Exercise objective: Could the data below be copied exactly, minus the pictures?
─── The records ───
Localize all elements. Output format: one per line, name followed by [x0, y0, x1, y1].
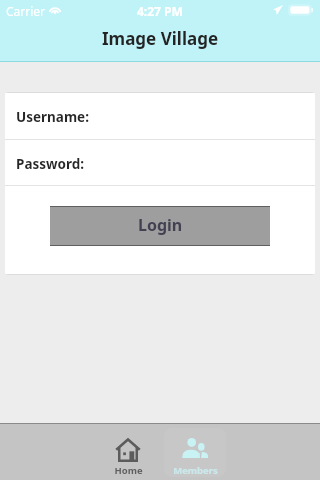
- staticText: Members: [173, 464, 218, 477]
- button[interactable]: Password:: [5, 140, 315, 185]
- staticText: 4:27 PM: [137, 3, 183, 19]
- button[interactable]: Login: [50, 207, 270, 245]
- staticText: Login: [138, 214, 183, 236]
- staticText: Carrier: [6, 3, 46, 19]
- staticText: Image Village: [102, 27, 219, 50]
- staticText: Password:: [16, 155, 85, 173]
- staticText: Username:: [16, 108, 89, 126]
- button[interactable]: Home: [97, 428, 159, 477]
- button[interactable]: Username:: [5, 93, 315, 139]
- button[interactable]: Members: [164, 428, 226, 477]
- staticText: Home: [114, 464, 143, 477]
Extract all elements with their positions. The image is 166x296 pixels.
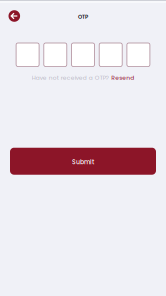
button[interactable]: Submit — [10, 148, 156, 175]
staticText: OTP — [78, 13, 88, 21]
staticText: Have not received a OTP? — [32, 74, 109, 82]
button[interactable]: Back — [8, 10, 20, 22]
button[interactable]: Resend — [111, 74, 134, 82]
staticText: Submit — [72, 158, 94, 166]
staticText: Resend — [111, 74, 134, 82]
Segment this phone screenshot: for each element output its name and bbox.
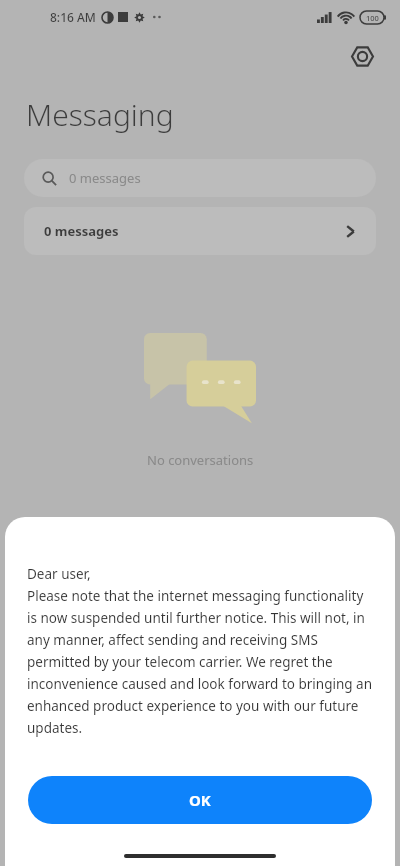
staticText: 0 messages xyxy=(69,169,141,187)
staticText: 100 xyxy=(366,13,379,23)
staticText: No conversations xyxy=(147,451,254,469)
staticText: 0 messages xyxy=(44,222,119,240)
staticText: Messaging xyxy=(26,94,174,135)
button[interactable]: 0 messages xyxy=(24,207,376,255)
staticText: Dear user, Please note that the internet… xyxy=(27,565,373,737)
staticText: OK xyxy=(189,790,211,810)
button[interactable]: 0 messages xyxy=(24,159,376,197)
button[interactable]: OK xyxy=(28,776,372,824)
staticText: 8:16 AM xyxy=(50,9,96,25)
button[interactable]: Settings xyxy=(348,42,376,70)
───
Exercise output:
Localize all elements. Output format: one per line, name followed by [x0, y0, x1, y1].
- staticText: Members: [173, 464, 218, 477]
- button[interactable]: Password:: [5, 140, 315, 185]
- staticText: 4:27 PM: [137, 3, 183, 19]
- button[interactable]: Login: [50, 207, 270, 245]
- staticText: Login: [138, 214, 183, 236]
- staticText: Carrier: [6, 3, 46, 19]
- staticText: Image Village: [102, 27, 219, 50]
- staticText: Password:: [16, 155, 85, 173]
- staticText: Username:: [16, 108, 89, 126]
- button[interactable]: Home: [97, 428, 159, 477]
- button[interactable]: Username:: [5, 93, 315, 139]
- button[interactable]: Members: [164, 428, 226, 477]
- staticText: Home: [114, 464, 143, 477]
Extract all elements with their positions. The image is 166x296 pixels.
button[interactable]: Submit — [10, 148, 156, 175]
staticText: OTP — [78, 13, 88, 21]
staticText: Have not received a OTP? — [32, 74, 109, 82]
button[interactable]: Back — [8, 10, 20, 22]
button[interactable]: Resend — [111, 74, 134, 82]
staticText: Submit — [72, 158, 94, 166]
staticText: Resend — [111, 74, 134, 82]
Segment this phone screenshot: for each element output its name and bbox.
staticText: 0 messages xyxy=(69,169,141,187)
staticText: 100 xyxy=(366,13,379,23)
staticText: No conversations xyxy=(147,451,254,469)
staticText: 0 messages xyxy=(44,222,119,240)
staticText: Messaging xyxy=(26,94,174,135)
button[interactable]: 0 messages xyxy=(24,207,376,255)
staticText: Dear user, Please note that the internet… xyxy=(27,565,373,737)
staticText: OK xyxy=(189,790,211,810)
button[interactable]: 0 messages xyxy=(24,159,376,197)
button[interactable]: OK xyxy=(28,776,372,824)
staticText: 8:16 AM xyxy=(50,9,96,25)
button[interactable]: Settings xyxy=(348,42,376,70)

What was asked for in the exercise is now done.